EXERCISE INSTRUCTIONS: So long as no pictures are carried over, output the records below exactly.

RECORDED INFORMATION Start Marker

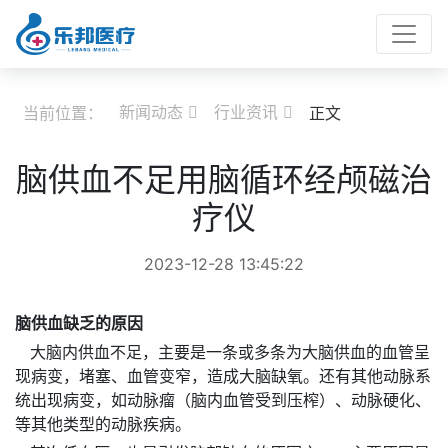
新闻动态
行业资讯
当前位置：
正文


脑供血不足用脑循环经颅磁治
疗仪
2023-12-28 13:45:22
脑供血缺乏的原因
大脑内供血不足，主要是一条或多条为大脑供血的血管呈
现病变，堵塞、血管变窄，造成大脑缺氧。还有其他动脉系
统出现病变，如动脉瘤（脑内血管受到压榨）、动脉硬化、
等其他类型的动脉疾病。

RECORDED INFORMATION End Marker

EXERCISE OUTPUT:
新闻动态
行业资讯
当前位置：
正文


脑供血不足用脑循环经颅磁治
疗仪
2023-12-28 13:45:22
脑供血缺乏的原因
大脑内供血不足，主要是一条或多条为大脑供血的血管呈
现病变，堵塞、血管变窄，造成大脑缺氧。还有其他动脉系
统出现病变，如动脉瘤（脑内血管受到压榨）、动脉硬化、
等其他类型的动脉疾病。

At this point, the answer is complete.